Heartattack and vine s’ouvre sur un morceau-titre sur lequel Waits se déhanche comme rarement, porté par un blues-rock sexy et bagarreur, qui titube en même temps que ses personnages drogués ou alcooliques. Cette chanson sera reprise ultérieurement par le foutraque Screamin’ Jay Hawkins et servira de bande-son à une pub Levi’s, sans l’accord de Waits qui ne manquera pas de faire un procès. Cette veine de blues-rock teigneux se retrouve à plusieurs reprises au fil du disque, avec un résultat souvent roboratif. On pense ainsi à ce Downtown aux atours presque funk, porté par l’orgue de Ronnie Barron ou à ce ‘Til the money runs out brutal et batailleur. A côté de ces chansons mal peignées et mal famées, Waits place une série de ballades dont il a le secret, au romantisme toujours sincère, tant Waits regarde avec une vraie affection les paumés qui habitent ses morceaux. On retiendra en premier lieu la superbe Jersey girl, tellement springsteenien que Springsteen la reprendra et la jouera régulièrement en concert. J’accorderai également une mention spéciale à On the nickel, sorte de portrait en noir et blanc d’une Amérique perdue. L’album se clôt sur un Ruby’s arms de fort belle facture, même s’il n’apporte pas grand chose de neuf à la geste waitsienne. Pour être d’ailleurs tout à fait honnête, Heartattack and vine peine à maintenir constante l’excitation de l’auditeur, et des titres comme l’instrumental In shades ou Saving all my love for you peinent à s’inscrire durablement dans notre mémoire.
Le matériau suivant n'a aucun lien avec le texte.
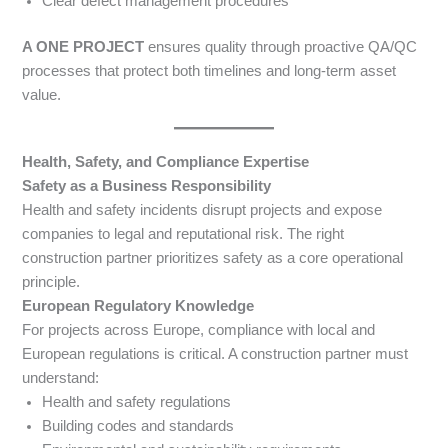
Clear defect management procedures
A ONE PROJECT
ensures quality through proactive QA/QC
processes that protect both timelines and long-term asset
value.
Health, Safety, and Compliance Expertise
Safety as a Business Responsibility
Health and safety incidents disrupt projects and expose
companies to legal and reputational risk. The right
construction partner prioritizes safety as a core operational
principle.
European Regulatory Knowledge
For projects across Europe, compliance with local and
European regulations is critical. A construction partner must
understand:
Health and safety regulations
Building codes and standards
I will feel my way down the darkened hall and out into the morning / The hobos at the freight yards have kept their fires burning / So Jesus Christ this goddamn rain will someone put me on a train / I’ll never kiss your lips again or break your heart (Ruby’s arms)
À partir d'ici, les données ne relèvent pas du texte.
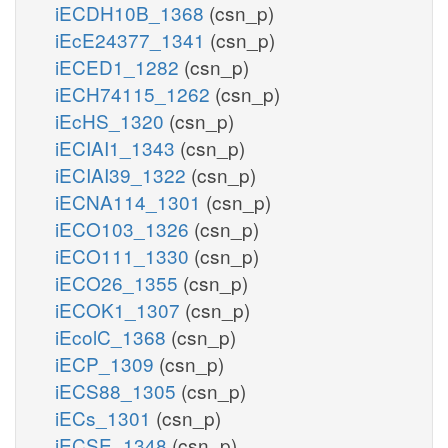
iECDH10B_1368
(csn_p)
iEcE24377_1341
(csn_p)
iECED1_1282
(csn_p)
iECH74115_1262
(csn_p)
iEcHS_1320
(csn_p)
iECIAI1_1343
(csn_p)
iECIAI39_1322
(csn_p)
iECNA114_1301
(csn_p)
iECO103_1326
(csn_p)
iECO111_1330
(csn_p)
iECO26_1355
(csn_p)
iECOK1_1307
(csn_p)
iEcolC_1368
(csn_p)
iECP_1309
(csn_p)
iECS88_1305
(csn_p)
iECs_1301
(csn_p)
iECSE_1348
(csn_p)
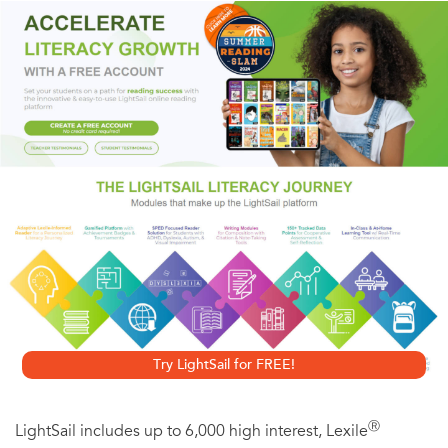
work one day to a message on his answering machine-his
girlfriend is breaking up with him. This news should be
devastating, but instead it's deeply troubling, because
Virgil doesn't know the woman and doesn't have any
memory of being in a relationship with her. The event
sends Virgile into a tailspin of unrelenting self-analysis,
causing him to question his memory, his sanity, even his
worth as a lover. The seamless translation by Bruce
Benderson perfectly captures Page's delicate, witty style,
bringing this audacious gem of a novel to English-
speaking audiences.
Try LightSail for FREE!
Ⓡ
LightSail includes up to 6,000 high interest, Lexile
Heartattack and vine s’avère incontestablement un album de transition, entre deux eaux ou entre deux ères, qui marque la fin d’une ère et le début d’une autre. Il sera le dernier LP réalisé pour Asylum avant que Waits ne fasse ses valises pour Island Records et décide de soigneusement chambouler son esthétique et de laisser derrière lui le piano-bar et les univers interlopes pour une poésie fracassée dont on reparlera bientôt. L’amateur n’y perdra pas au change.